Texto de Luís Rocha In Funchal Notícias - 5 de Maio de 2016
Por entre caixotes carregados de faces elaboradas em cerâmica, as mesmas que se destinavam a ser calcadas e esmagadas pelos próprios pés dos visitantes da primeira exposição ‘tu és pó e ao pó voltarás’, que esteve patente na Reitoria da UMa, no Funchal, encontramos também a oportunidade de contemplar, quase como de uma perspectiva aérea, uma curiosa paisagem, quiçá terrestre, quase lunar, onde, entre as faces humanas desencarnadas e os seus fragmentos, descobrimos uma ‘cratera’, como se ali tivesse embatido um meteorito. As nossas noções de escala e percepção são alteradas, e – pelo menos pessoalmente e tal como na exposição que a esta antecedeu – descubro-me de imediato, e com certa angústia, a perscrutar o interior em busca de interpretações sobre o significado humano algures oculto por detrás desta instalação. _Intuo, sei que no âmago da mesma estão profundas interrogações, irónicas umas, amargas outras, sobre o desprezo que o ser humano sente pelo seu semelhante, e sobre a natureza solitária e por vezes injusta e insignificante da existência.A artista plástica Patrícia Sumares inaugurou ontem no Centro Cultural John Dos Passos uma instalação intitulada ‘tu és pó e ao pó voltarás II’, espécie de ‘remake’, em escala menor, da notável instalação apresentada em finais do ano passado na Reitoria da Universidade da Madeira. Pode-se dizer, sem risco de erro, que nesta instalação Patrícia volta a demonstrar claramente os atributos criativos que fazem dela uma artista provocadora e interessante, com uma visão simultaneamente profunda e tocante nos temas que apresenta e, simultaneamente, um cuidado formal extremo com os aspectos cénicos e, quase diríamos, mesmo dramáticos gerados no enquadramento das peças que produz e da sua expressividade.

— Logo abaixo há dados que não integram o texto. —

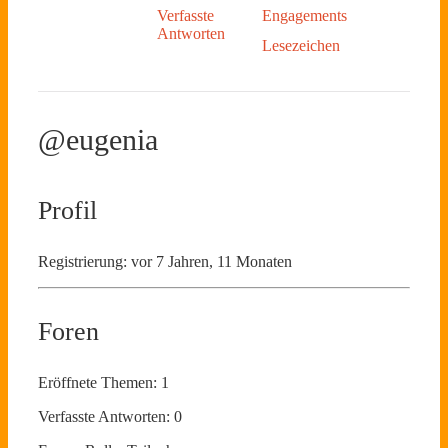
Verfasste
Engagements
Antworten
Lesezeichen
@eugenia
Profil
Registrierung: vor 7 Jahren, 11 Monaten
Foren
Eröffnete Themen: 1
Verfasste Antworten: 0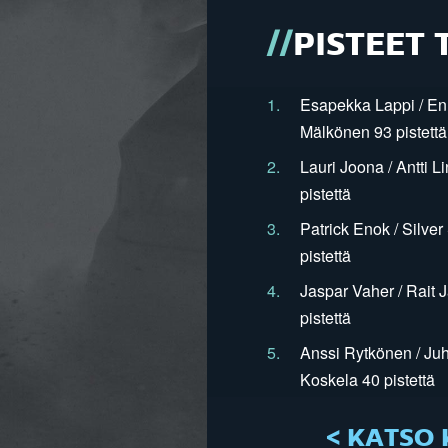
PISTEET 
1.
Esapekka Lappi / En
Mälkönen 93 pistettä
2.
Lauri Joona / Antti L
pistettä
3.
Patrick Enok / Silve
pistettä
4.
Jaspar Vaher / Rait 
pistettä
5.
Anssi Rytkönen / Juh
Koskela 40 pistettä
< KATSO 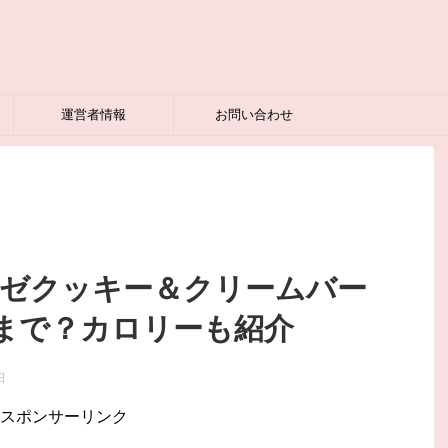
運営者情報
お問い合わせ
ーゼクッキー＆クリームバー
まで？カロリーも紹介
日
スポンサーリンク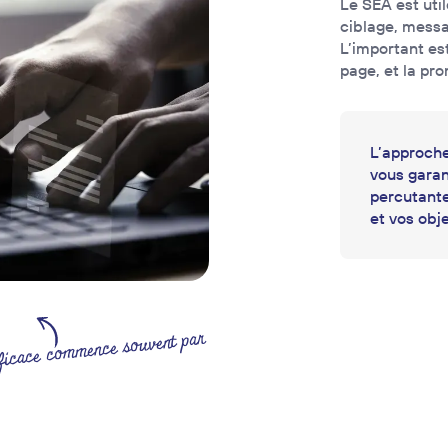
Le SEA est util
ciblage, messa
L’important es
page, et la pr
L’approche
vous garan
percutante
et vos obje
ficace commence souvent par
!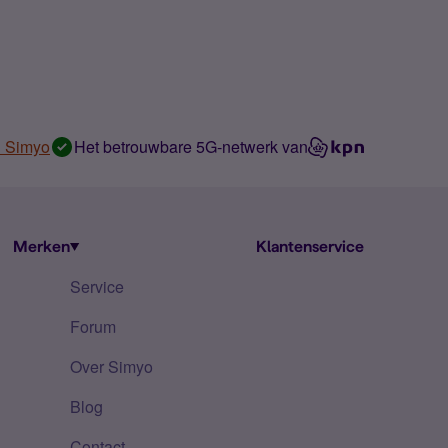
n Simyo
Het betrouwbare 5G-netwerk van
Merken
Klantenservice
Service
Forum
Over Simyo
Blog
Contact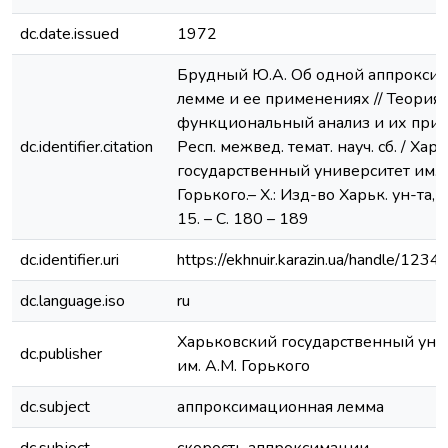
dc.date.issued
1972
Брудный Ю.А. Об одной аппрокси
лемме и ее применениях // Теория
функциональный анализ и их при
dc.identifier.citation
Респ. межвед. темат. науч. сб. / Ха
государственный университет им. 
Горького.– Х.: Изд-во Харьк. ун-та, 
15. – С. 180 – 189
dc.identifier.uri
https://ekhnuir.karazin.ua/handle/12
dc.language.iso
ru
Харьковский государственный уни
dc.publisher
им. А.М. Горького
dc.subject
аппроксимационная лемма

A atenção que coloca na mais perfeita adequação possível das obras geradas no seu percurso predominantemente escultórico com o meio ambiente envolvente também é digna de nota. Desta feita, Patrícia Sumares transformou uma pequena sala de exposições do Centro John Dos Passos num verdadeiro abismo, quase um estranho portal dimensional, em que as nossas noções espaciais são curiosamente alteradas pela colocação de dois espelhos, um no tecto, outro no chão, que multiplicam quase ao infinito a própria imagem do fruidor.
Sem grandes pretensões, esta é apenas uma leitura possível desta mostra de Patrícia Sumares. Que vale o que vale, e termina apenas com esta exortação: vale a pena ver e acompanhar o trabalho desta artista madeirense, que para nós e cada vez mais, se tem revelado das mais interessantes.